As curious, type “San Ramon shooting” into Google, and on both web and news search, Patch comes up first. In addition, Patch’s story elicited nine comments by late Thursday evening; Contra Costa’s none.

A small sample, but therein may lay this emerging tale of newspaper vs. Patch competition. The story quality is one thing; the ability to SEO and draw community comment may be another. That’s an emerging gulf worth paying attention to.

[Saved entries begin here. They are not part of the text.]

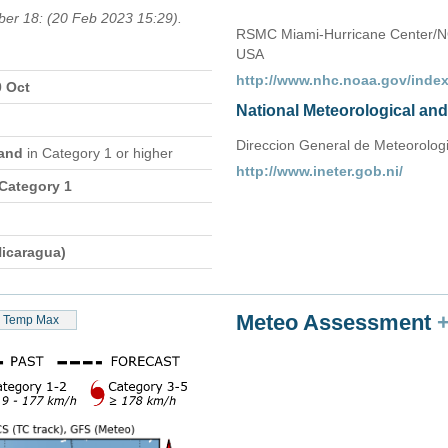
ber 18: (20 Feb 2023 15:29).
RSMC Miami-Hurricane Center/N
USA
http://www.nhc.noaa.gov/index
0 Oct
National Meteorological an
Direccion General de Meteorologia,
sand
in Category 1 or higher
http://www.ineter.gob.ni/
 Category 1
icaragua)
Meteo Assessment
Temp Max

One other Patch note: AOL CEO Tim Armstrong’s big play here should be to make ad buys scalable across his emerging network of hyperlocal sites. Clearly, that’s a work in progress, and one that may need a bigger network and a better ad market. Check out even the most established Patch sites, those in New Jersey for instance, and you see scant advertising. A Pepsi Refresh ad — touting community betterment projects — is now running across the network on the home page (and that’s a smart play for hyperlocal sites), but there’s little else in terms on national placements. It’s way too early to determine success or failure, but securing national ads at profitable rates may be an uphill task for AOL.